さらに、屋根置き設置は排水の考え方も大切です。三菱電機の資料では、凍結防止対策として、ドレン水による配管凍結を防ぐために室外ユニットの下に冷媒配管を通さないこと、架台は底面から排水できるアングル構造にすることが示されています。降雪地域では、ヒーター機能のない集中排水ドレンパンやドレンソケットは、ドレン配管が凍結するおそれがあるため使用しないよう案内されています。屋根置きは高い位置にあるぶん、水の流れまで雑に考えると、冬場や悪天候時に思わぬトラブルを呼び込みやすい工事です。

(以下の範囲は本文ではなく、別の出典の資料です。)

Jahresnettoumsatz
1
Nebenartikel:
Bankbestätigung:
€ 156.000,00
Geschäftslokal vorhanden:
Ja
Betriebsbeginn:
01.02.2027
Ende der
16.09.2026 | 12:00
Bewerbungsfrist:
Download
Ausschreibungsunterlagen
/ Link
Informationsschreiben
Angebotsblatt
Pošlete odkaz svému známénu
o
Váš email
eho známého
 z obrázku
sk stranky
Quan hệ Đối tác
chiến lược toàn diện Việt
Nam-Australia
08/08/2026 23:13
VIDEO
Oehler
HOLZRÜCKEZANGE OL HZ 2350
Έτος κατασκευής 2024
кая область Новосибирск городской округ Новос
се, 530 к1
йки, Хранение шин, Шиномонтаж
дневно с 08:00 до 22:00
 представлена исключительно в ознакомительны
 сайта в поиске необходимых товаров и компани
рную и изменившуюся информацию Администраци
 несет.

積雪のある地域では、この差がさらに大きくなります。同じく三菱電機の資料では、降雪・積雪・落雪で室外ユニットが埋まらないよう、予想される積雪量に50cmを足した高さの架台上に設置することや、雪が吹き溜まる場所、屋根からの落雪がある場所を避けることが示されています。防雪ダクトの取り付けも検討事項として挙げられており、降雪が室外機に積もるとファンが凍結して動かなくなることがあるとされています。屋根置きは見晴らしが良くて安心に見えても、雪や風が集まりやすい場所では、むしろ条件が厳しくなることがあります。

そして、工事する側の安全も軽く見てはいけません。厚生労働省の資料では、高さ2m以上で作業床を設けることが困難な場所で、フルハーネス型の墜落制止用器具を用いて作業する場合は安全衛生特別教育が必要とされています。屋根上作業では、作業床の設置や囲いなどの墜落防止措置、墜落制止用器具の使用、安全通路の確保も挙げられています。屋根置き設置は、地面置きより作業難度が上がるだけでなく、安全管理の重さも変わる工事です。

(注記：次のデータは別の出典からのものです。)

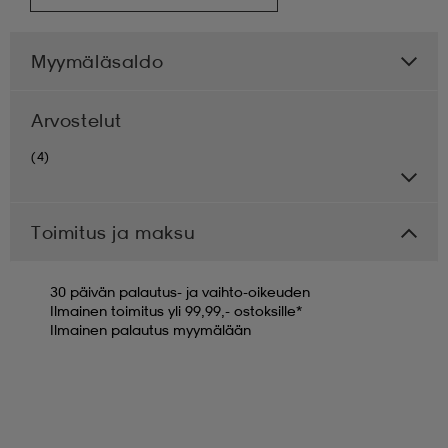
Myymäläsaldo
Arvostelut
(4)
Toimitus ja maksu
30 päivän palautus- ja vaihto-oikeuden
Ilmainen toimitus yli 99,99,- ostoksille*
Ilmainen palautus myymälään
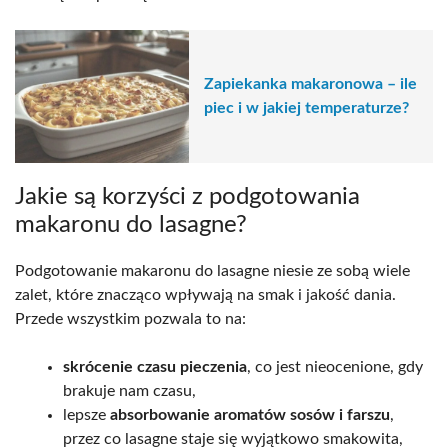
Zapiekanka makaronowa – ile
piec i w jakiej temperaturze?
Jakie są korzyści z podgotowania
makaronu do lasagne?
Podgotowanie makaronu do lasagne niesie ze sobą wiele
zalet, które znacząco wpływają na smak i jakość dania.
Przede wszystkim pozwala to na:
skrócenie czasu pieczenia
, co jest nieocenione, gdy
brakuje nam czasu,
lepsze
absorbowanie aromatów sosów i farszu
,
przez co lasagne staje się wyjątkowo smakowita,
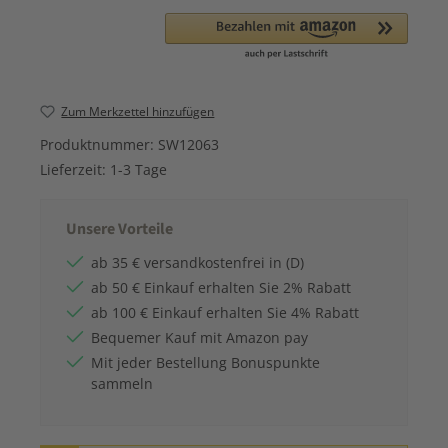
Zum Merkzettel hinzufügen
Produktnummer:
SW12063
Lieferzeit:
1-3 Tage
Unsere Vorteile
ab 35 € versandkostenfrei in (D)
ab 50 € Einkauf erhalten Sie 2% Rabatt
ab 100 € Einkauf erhalten Sie 4% Rabatt
Bequemer Kauf mit Amazon pay
Mit jeder Bestellung Bonuspunkte
sammeln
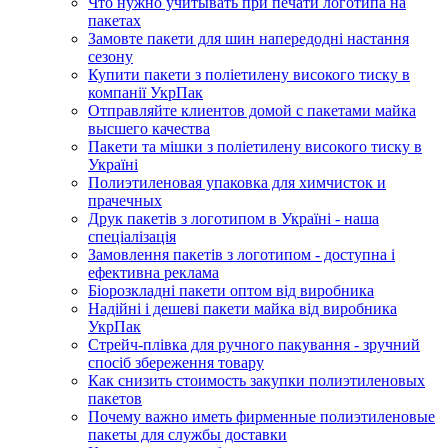
Что нужно учитывать при печати логотипа на
пакетах
Замовте пакети для шин напередодні настання
сезону
Купити пакети з поліетилену високого тиску в
компанії УкрПак
Отправляйте клиентов домой с пакетами майка
высшего качества
Пакети та мішки з поліетилену високого тиску в
Україні
Полиэтиленовая упаковка для химчисток и
прачечных
Друк пакетів з логотипом в Україні - наша
спеціалізація
Замовлення пакетів з логотипом - доступна і
ефективна реклама
Біорозкладні пакети оптом від виробника
Надійні і дешеві пакети майка від виробника
УкрПак
Стрейч-плівка для ручного пакування - зручний
спосіб збереження товару
Как снизить стоимость закупки полиэтиленовых
пакетов
Почему важно иметь фирменные полиэтиленовые
пакеты для службы доставки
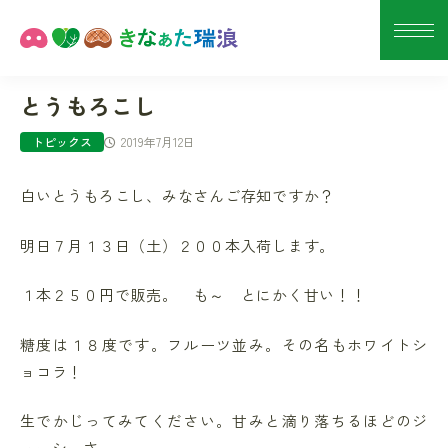
とうもろこし
2019年7月12日
トピックス
白いとうもろこし、みなさんご存知ですか？
明日７月１３日（土）２００本入荷します。
１本２５０円で販売。 も～ とにかく甘い！！
糖度は１８度です。フルーツ並み。その名もホワイトシ
ョコラ！
生でかじってみてください。甘みと滴り落ちるほどのジ
ューシーさ。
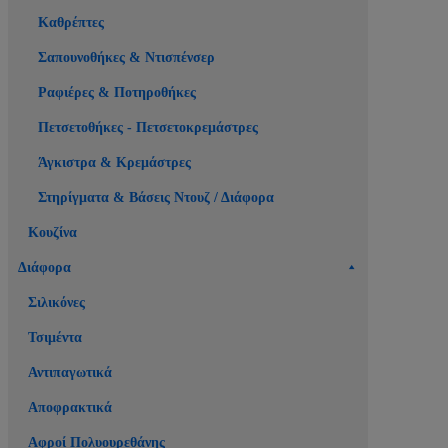
Καθρέπτες
Σαπουνοθήκες & Ντισπένσερ
Ραφιέρες & Ποτηροθήκες
Πετσετοθήκες - Πετσετοκρεμάστρες
Άγκιστρα & Κρεμάστρες
Στηρίγματα & Βάσεις Ντουζ / Διάφορα
Κουζίνα
Διάφορα
Σιλικόνες
Τσιμέντα
Αντιπαγωτικά
Αποφρακτικά
Αφροί Πολυουρεθάνης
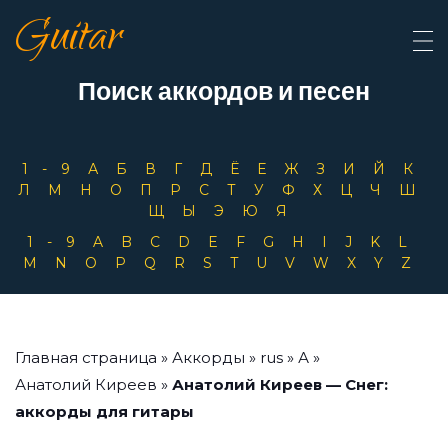
Guitar
Поиск аккордов и песен
1-9
А
Б
В
Г
Д
Ё
Е
Ж
З
И
Й
К
Л
М
Н
О
П
Р
С
Т
У
Ф
Х
Ц
Ч
Ш
Щ
Ы
Э
Ю
Я
1-9
A
B
C
D
E
F
G
H
I
J
K
L
M
N
O
P
Q
R
S
T
U
V
W
X
Y
Z
Главная страница
»
Аккорды
»
rus
»
А
»
Анатолий Киреев
»
Анатолий Киреев — Снег:
аккорды для гитары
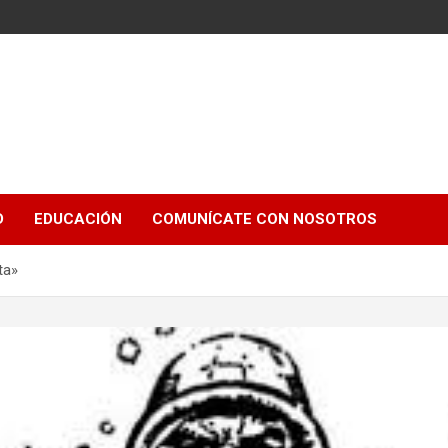
e
D
EDUCACIÓN
COMUNÍCATE CON NOSOTROS
ta»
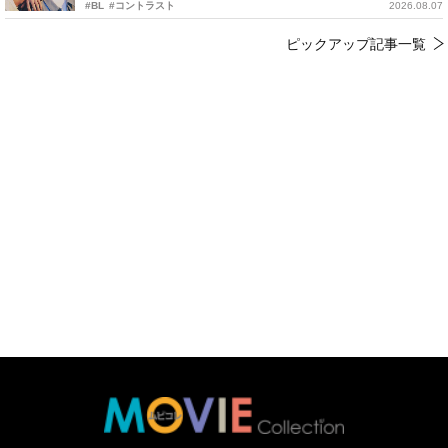
#BL
#コントラスト
2026.08.07
ピックアップ記事一覧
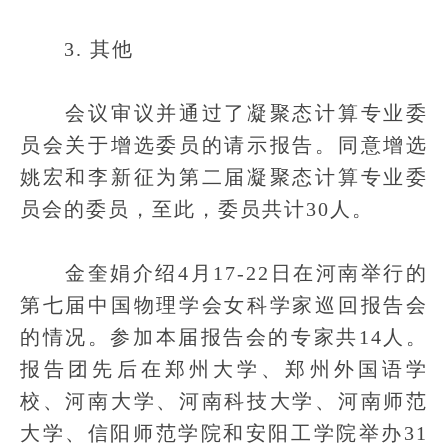
3. 其他
会议审议并通过了凝聚态计算专业委
员会关于增选委员的请示报告。同意增选
姚宏和李新征为第二届凝聚态计算专业委
员会的委员，至此，委员共计30人。
金奎娟介绍4月17-22日在河南举行的
第七届中国物理学会女科学家巡回报告会
的情况。参加本届报告会的专家共14人。
报告团先后在郑州大学、郑州外国语学
校、河南大学、河南科技大学、河南师范
大学、信阳师范学院和安阳工学院举办31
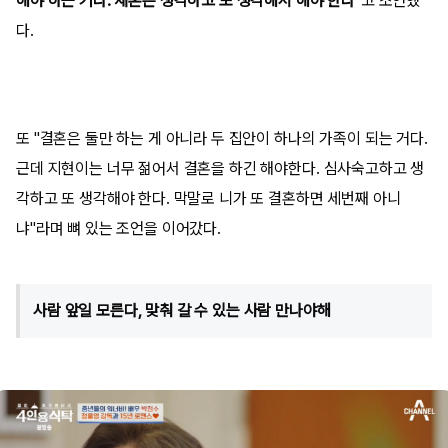
해야 하는 거다. 재혼은 생각하고 또 생각해서 해야 한다"
고 조언했
다.
또 "결혼은 둘만 하는 게 아니라 두 집안이 하나의 가족이 되는 거다.
근데 지현이는 너무 젊어서 결혼을 하긴 해야한다. 심사숙고하고 생
각하고 또 생각해야 한다. 막말로 니가 또 결혼하면 세번째 아니
냐"라며 뼈 있는 조언을 이어갔다.
사람 앞일 모른다, 맞춰 갈 수 있는 사람 만나야해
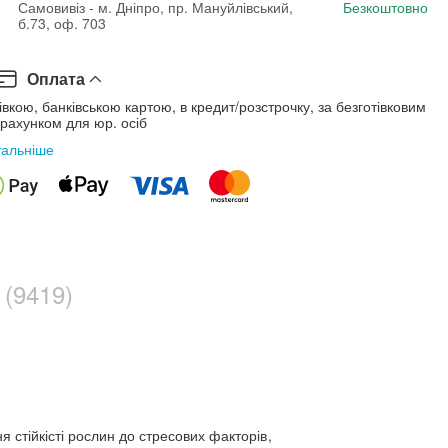
Самовивіз - м. Дніпро, пр. Мануйлівський,
Безкоштовно
б.73, оф. 703
Оплата
івкою, банківською картою, в кредит/розстрочку, за безготівковим
рахунком для юр. осіб
тальніше
 (9419)
 стійкісті рослин до стресових факторів
,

個人的には、屋根置き設置で本当に差が出るのは、取付技術そのものより判断力だと思っています。屋根に上げれば見た目はきれいに納まりやすいですし、その場では正解に見えることもあります。ですが、風、熱、排水、雪、固定、安全、将来の整備性まで考えたうえで、その現場に本当に屋根置きが合っているかを見極めるほうがずっと難しいです。だから、屋根置きが上手い人は、ただ工事が速い人ではなく、無理をしない人です。きれいに付けることと、長く安心して使えることをちゃんと両立させようとする人です。

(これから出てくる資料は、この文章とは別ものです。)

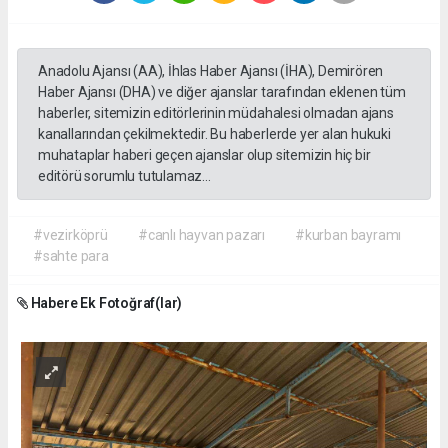
Anadolu Ajansı (AA), İhlas Haber Ajansı (İHA), Demirören
Haber Ajansı (DHA) ve diğer ajanslar tarafından eklenen tüm
haberler, sitemizin editörlerinin müdahalesi olmadan ajans
kanallarından çekilmektedir. Bu haberlerde yer alan hukuki
muhataplar haberi geçen ajanslar olup sitemizin hiç bir
editörü sorumlu tutulamaz...
#vezirköprü
#canlı hayvan pazarı
#kurban bayramı
#sahte para
Habere Ek Fotoğraf(lar)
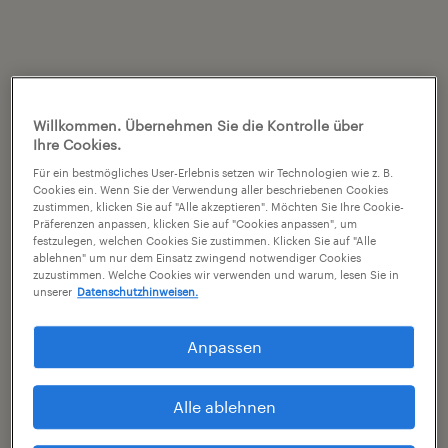
Willkommen. Übernehmen Sie die Kontrolle über
Ihre Cookies.
Für ein bestmögliches User-Erlebnis setzen wir Technologien wie z. B.
Cookies ein. Wenn Sie der Verwendung aller beschriebenen Cookies
zustimmen, klicken Sie auf "Alle akzeptieren". Möchten Sie Ihre Cookie-
Präferenzen anpassen, klicken Sie auf "Cookies anpassen", um
festzulegen, welchen Cookies Sie zustimmen. Klicken Sie auf "Alle
ablehnen" um nur dem Einsatz zwingend notwendiger Cookies
zuzustimmen. Welche Cookies wir verwenden und warum, lesen Sie in
unserer
Datenschutzhinweisen.
Anpassen
Alle ablehnen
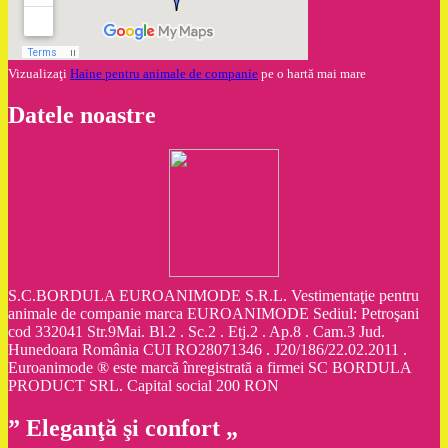
Vizualizaţi
Haine pentru animale de companie
pe o hartă mai mare
Datele noastre
S.C.BORDULA EUROANIMODE S.R.L. Vestimentaţie pentru
animale de companie marca EUROANIMODE Sediul: Petroşani
cod 332041 Str.9Mai. Bl.2 . Sc.2 . Etj.2 . Ap.8 . Cam.3 Jud.
Hunedoara România CUI RO28071346 . J20/186/22.02.2011 .
Euroanimode ® este marcă înregistrată a firmei SC BORDULA
PRODUCT SRL. Capital social 200 RON
” Eleganţă şi confort „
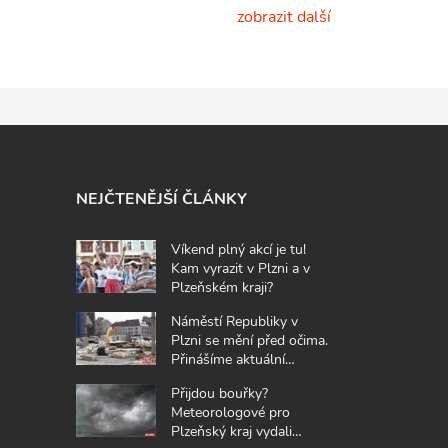
zobrazit další
NEJČTENĚJŠÍ ČLÁNKY
Víkend plný akcí je tu!
Kam vyrazit v Plzni a v
Plzeňském kraji?
Náměstí Republiky v
Plzni se mění před očima.
Přinášíme aktuální
fotografie z místa
Přijdou bouřky?
Meteorologové pro
Plzeňský kraj vydali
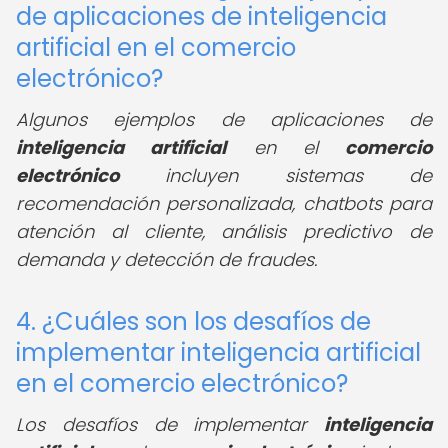
de aplicaciones de inteligencia
artificial en el comercio
electrónico?
Algunos ejemplos de aplicaciones de
inteligencia artificial
en el
comercio
electrónico
incluyen sistemas de
recomendación personalizada, chatbots para
atención al cliente, análisis predictivo de
demanda y detección de fraudes.
4. ¿Cuáles son los desafíos de
implementar inteligencia artificial
en el comercio electrónico?
Los desafíos de implementar
inteligencia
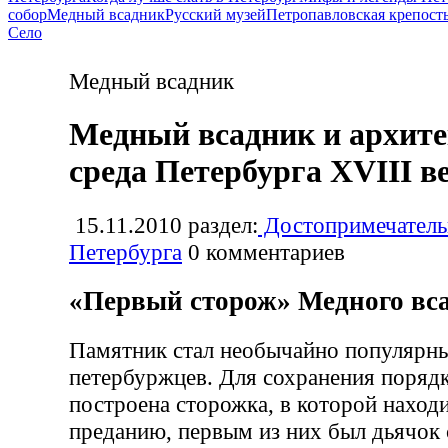
собор
Медный всадник
Русский музей
Петропавловская крепост
Село
Медный всадник
Медный всадник и архит
среда Петербурга XVIII в
15.11.2010
раздел:
Достопримечатель
Петербурга
0
комментариев
«Первый сторож» Медного вс
Памятник стал необычайно популярн
петербуржцев. Для сохранения порядк
построена сторожка, в которой наход
преданию, первым из них был дьячок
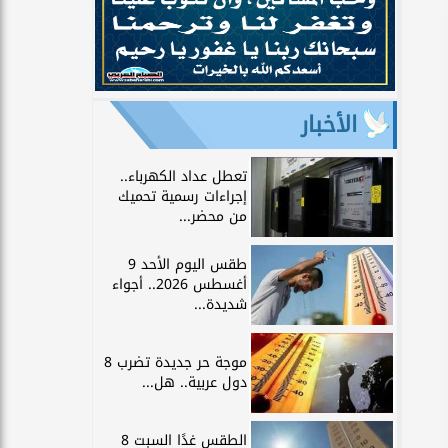
الأخبار
تعطل عداد الكهرباء..
إجراءات رسمية تحميك
من محضر...
طقس اليوم الأحد 9
أغسطس 2026.. أجواء
شديدة...
موجة حر جديدة تضرب 8
دول عربية.. هل...
الطقس غدًا السبت 8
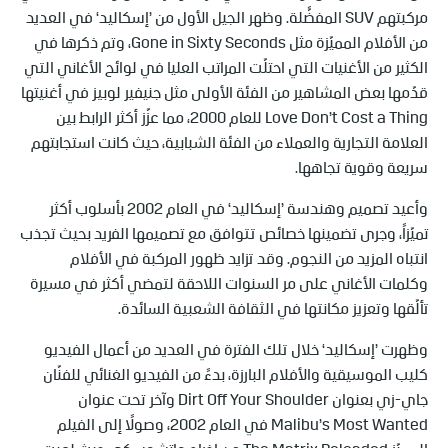
مركبتهم SUV المفضَّلة. وظهر الجيل الأول من ’إسكاليد‘ في العديد
من الأفلام المميّزة مثل Gone in Sixty Seconds، وتم ذكرها في
الكثير من الأغنيات التي احتلّت المراتب العليا في لوائح الأغاني التي
قدّمها بعض المشاهير من الفئة الأولى مثل جنيفير لوبيز في أغنيتها
Love Don’t Cost a Thing للعام 2000، مما عزّز أكثر الرابط بين
العلامة التجارية والعملاء من الفئة الشبابية، حيث كانت استجابتهم
سريعة وقوية تجاهها.
وأعيد تصميم وهندسة ’إسكاليد‘ في العام 2002 بأسلوب أكثر
تميّزاً، وجرى تضمينها خصائص تتوافق مع تصميمها الفريد بحيث تجذب
انتباه المزيد من النجوم. وقد تزايد ظهور المركبة في الأفلام
وكلمات الأغاني على مر السنوات اللاحقة لتمضي أكثر في مسيرة
تألّقها وتعزيز مكانتها في الثقافة الشعبية السائدة.
وظهرت ’إسكاليد‘ خلال تلك الفترة في العديد من أعمال الفيديو
كليب الموسيقية والأفلام البارزة، بدءً من الفيديو الغنائي للفنّان
جاي-زي بعنوان Dirt Off Your Shoulder وآخر تحت عنوان
Malibu’s Most Wanted في العام 2002، وصولاً إلى الفيلم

エアコン工事は、室内機がまっすぐ付いていて、配管が整っていればそれで十分という仕事ではありません。室外機の設置方法ひとつで、性能にも、静かさにも、安全性にも、次の入替のしやすさにも差が出ます。屋根置き設置はその典型です。見た目が整っているからこそ、工事する側は中身をもっと慎重に見ないといけません。そういう現場を丁寧に積み重ねている業者さんが、結局は長く信頼されるのだと思います。